● Your assignment: Show every line below where "استان" can be found.

======== Given data

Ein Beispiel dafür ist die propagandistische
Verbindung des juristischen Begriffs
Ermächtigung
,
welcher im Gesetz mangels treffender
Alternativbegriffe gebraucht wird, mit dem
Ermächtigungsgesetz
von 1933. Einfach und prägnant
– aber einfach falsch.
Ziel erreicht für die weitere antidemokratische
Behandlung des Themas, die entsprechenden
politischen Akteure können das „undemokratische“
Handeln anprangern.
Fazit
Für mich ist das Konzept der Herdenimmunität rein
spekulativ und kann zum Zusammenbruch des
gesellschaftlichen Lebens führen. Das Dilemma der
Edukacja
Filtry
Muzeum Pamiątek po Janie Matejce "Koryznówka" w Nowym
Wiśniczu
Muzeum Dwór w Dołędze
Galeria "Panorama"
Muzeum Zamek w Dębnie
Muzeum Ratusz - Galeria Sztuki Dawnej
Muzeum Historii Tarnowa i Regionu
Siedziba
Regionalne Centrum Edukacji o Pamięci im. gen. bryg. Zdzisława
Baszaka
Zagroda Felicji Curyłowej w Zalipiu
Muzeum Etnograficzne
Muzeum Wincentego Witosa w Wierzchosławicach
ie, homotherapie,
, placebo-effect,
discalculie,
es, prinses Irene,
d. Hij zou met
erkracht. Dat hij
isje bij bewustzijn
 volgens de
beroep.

================
======== Given data

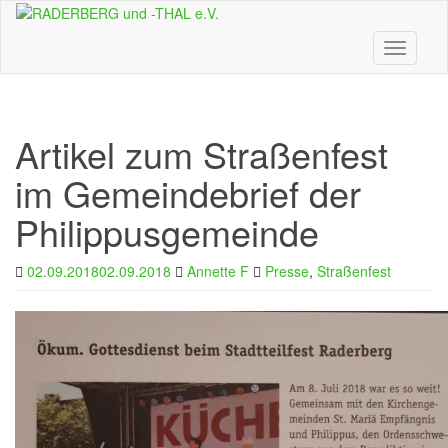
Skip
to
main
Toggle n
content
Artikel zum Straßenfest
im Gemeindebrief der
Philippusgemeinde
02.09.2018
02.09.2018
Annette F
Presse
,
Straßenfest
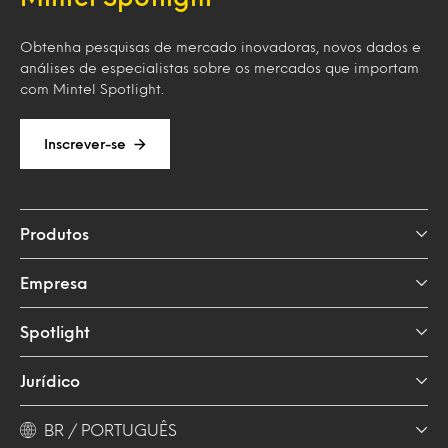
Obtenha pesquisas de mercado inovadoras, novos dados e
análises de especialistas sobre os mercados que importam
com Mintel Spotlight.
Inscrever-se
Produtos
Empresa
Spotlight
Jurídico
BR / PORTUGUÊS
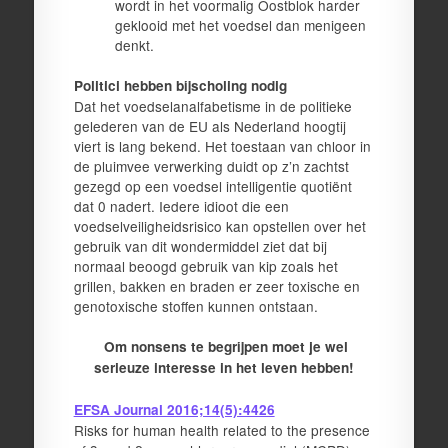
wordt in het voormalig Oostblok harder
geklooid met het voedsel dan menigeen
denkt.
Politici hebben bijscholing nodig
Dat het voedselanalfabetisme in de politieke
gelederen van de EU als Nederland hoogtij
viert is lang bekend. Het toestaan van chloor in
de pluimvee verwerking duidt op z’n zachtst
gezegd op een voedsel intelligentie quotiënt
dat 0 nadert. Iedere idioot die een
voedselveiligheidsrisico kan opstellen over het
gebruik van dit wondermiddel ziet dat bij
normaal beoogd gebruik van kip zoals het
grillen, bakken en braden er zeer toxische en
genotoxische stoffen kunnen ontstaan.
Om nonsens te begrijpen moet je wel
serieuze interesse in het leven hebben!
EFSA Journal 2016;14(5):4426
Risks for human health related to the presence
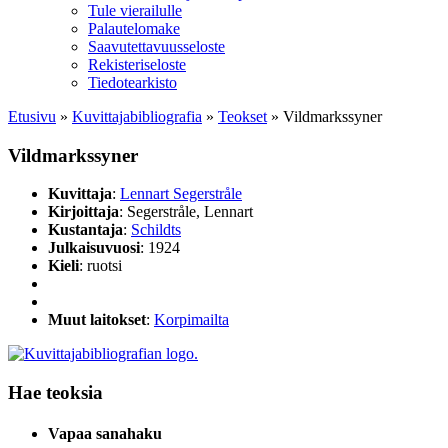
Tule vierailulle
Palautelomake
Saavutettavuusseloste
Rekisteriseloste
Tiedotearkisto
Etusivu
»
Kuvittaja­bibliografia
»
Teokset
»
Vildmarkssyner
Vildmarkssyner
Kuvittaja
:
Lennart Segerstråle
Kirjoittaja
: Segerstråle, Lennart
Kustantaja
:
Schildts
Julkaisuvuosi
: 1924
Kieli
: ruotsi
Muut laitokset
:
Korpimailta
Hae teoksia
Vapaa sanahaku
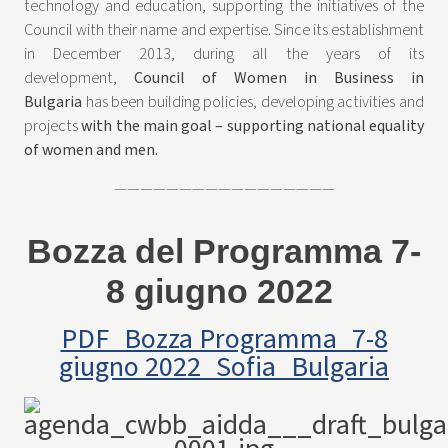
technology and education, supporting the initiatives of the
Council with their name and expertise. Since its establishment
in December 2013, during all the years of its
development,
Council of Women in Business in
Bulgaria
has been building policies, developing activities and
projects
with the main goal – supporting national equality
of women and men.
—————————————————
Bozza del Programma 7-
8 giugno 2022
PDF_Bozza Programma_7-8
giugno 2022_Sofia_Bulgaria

================
======== Given data

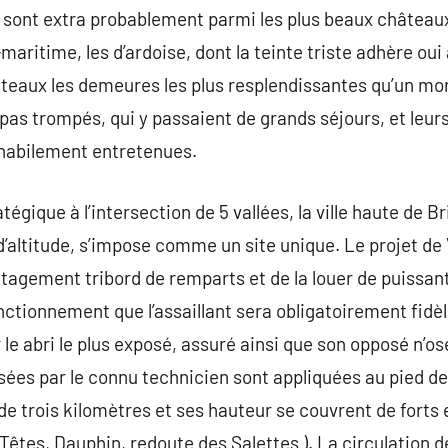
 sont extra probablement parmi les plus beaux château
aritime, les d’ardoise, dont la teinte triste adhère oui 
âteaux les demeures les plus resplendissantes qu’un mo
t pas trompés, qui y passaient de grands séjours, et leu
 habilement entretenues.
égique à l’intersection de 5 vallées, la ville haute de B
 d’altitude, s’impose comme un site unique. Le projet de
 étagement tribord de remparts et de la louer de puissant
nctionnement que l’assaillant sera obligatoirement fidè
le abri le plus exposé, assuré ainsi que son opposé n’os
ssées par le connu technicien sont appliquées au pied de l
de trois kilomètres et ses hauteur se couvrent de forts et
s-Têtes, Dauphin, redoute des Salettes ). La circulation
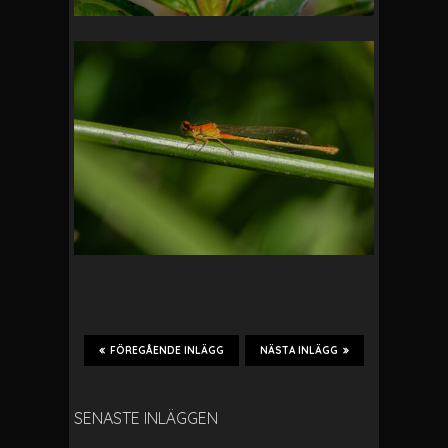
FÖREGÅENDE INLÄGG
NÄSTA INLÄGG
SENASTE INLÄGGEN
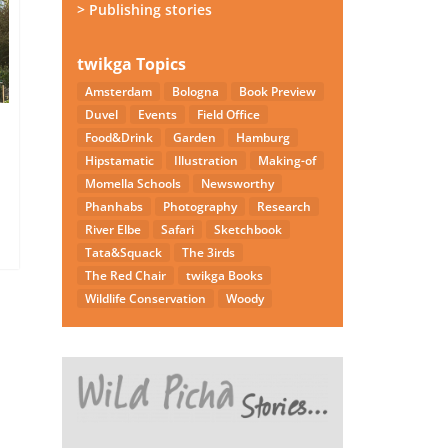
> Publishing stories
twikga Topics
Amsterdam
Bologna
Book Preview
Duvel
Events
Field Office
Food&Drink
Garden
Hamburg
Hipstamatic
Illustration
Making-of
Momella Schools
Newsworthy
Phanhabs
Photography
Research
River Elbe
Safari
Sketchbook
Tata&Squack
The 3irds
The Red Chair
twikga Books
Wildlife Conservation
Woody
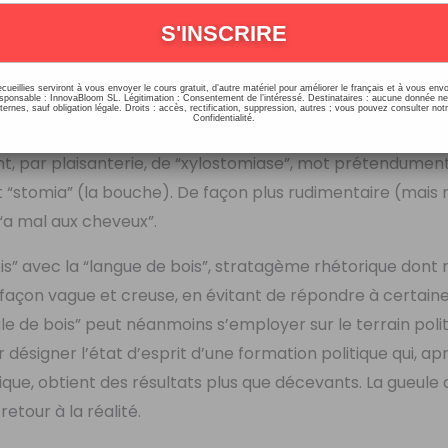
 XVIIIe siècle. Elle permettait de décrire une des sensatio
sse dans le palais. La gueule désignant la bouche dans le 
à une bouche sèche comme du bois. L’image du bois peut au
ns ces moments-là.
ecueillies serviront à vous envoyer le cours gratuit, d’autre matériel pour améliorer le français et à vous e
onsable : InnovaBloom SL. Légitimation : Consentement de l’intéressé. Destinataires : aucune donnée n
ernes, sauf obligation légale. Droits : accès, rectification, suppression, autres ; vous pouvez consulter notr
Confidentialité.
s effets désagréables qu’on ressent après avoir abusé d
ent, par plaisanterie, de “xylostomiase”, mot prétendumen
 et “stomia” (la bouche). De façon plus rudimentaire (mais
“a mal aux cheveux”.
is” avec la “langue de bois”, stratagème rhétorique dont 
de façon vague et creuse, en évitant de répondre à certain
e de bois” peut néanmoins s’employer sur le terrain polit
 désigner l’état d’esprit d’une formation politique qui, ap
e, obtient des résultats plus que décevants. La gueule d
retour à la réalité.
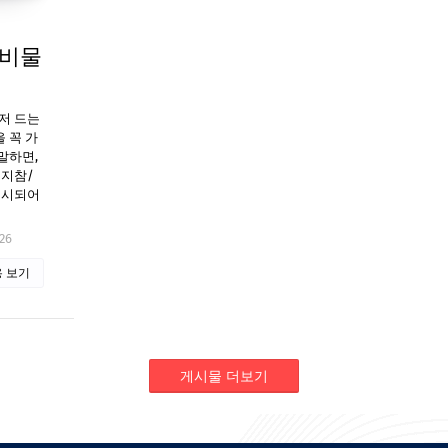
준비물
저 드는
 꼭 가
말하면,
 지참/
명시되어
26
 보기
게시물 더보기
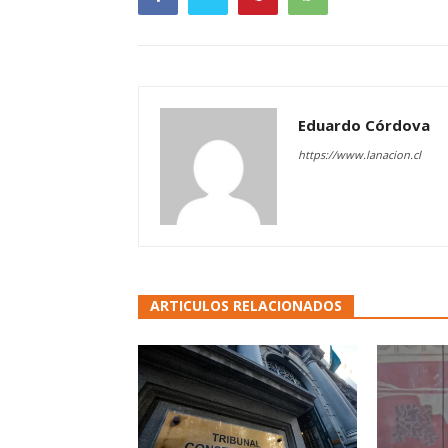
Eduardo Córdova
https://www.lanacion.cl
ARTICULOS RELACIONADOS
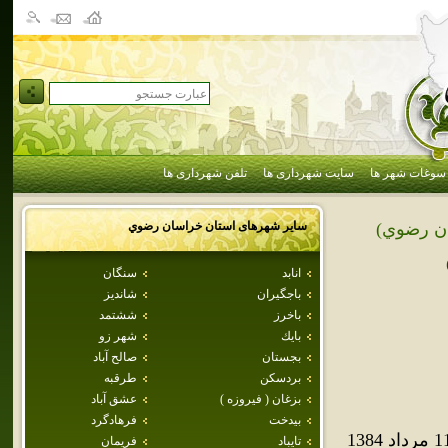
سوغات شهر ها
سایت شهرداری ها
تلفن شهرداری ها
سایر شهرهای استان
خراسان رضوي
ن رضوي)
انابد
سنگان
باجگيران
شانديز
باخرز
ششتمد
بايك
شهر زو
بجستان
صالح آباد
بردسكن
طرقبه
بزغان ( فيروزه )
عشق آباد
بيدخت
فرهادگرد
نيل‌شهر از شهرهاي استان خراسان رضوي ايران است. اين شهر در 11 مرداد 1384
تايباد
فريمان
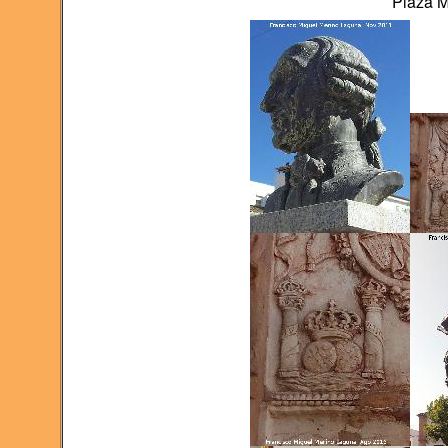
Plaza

================

● Result of this task:
سایر شهرهای استان
نيل‌شهر از شهرهاي استان خراسان رضوي ايران است. اين شهر در 11 مرداد 1384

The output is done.